#### Extracted records
============

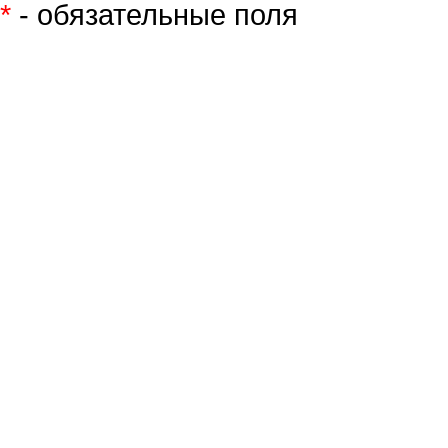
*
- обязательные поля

============

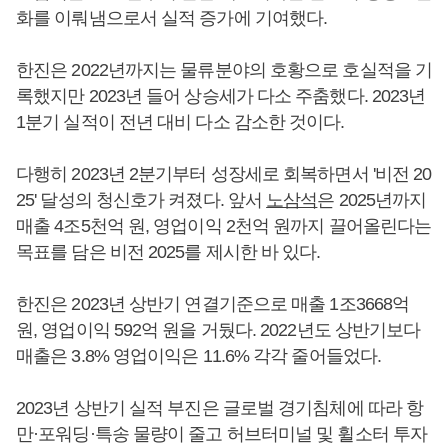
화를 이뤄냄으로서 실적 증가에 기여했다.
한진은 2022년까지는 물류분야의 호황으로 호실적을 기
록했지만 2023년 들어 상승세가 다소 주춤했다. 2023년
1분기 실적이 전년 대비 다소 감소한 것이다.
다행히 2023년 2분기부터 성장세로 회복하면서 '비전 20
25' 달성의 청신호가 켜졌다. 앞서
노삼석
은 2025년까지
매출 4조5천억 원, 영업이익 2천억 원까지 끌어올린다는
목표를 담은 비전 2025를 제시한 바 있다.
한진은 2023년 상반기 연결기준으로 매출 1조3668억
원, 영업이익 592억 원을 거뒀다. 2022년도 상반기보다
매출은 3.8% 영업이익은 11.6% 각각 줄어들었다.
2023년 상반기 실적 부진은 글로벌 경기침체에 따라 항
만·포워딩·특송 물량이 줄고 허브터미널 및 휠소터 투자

============

#### Work to complete
Starting at the line above that contains "매출은 3.8% 영업이익은 11.6% 각각 줄어들었다.", write out each line exactly until the line that contains "만·포워딩·특송 물량이 줄고 허브터미널 및 휠소터 투자" has been written, and stop there.

#### Solution to this exercise
매출은 3.8% 영업이익은 11.6% 각각 줄어들었다.
2023년 상반기 실적 부진은 글로벌 경기침체에 따라 항
만·포워딩·특송 물량이 줄고 허브터미널 및 휠소터 투자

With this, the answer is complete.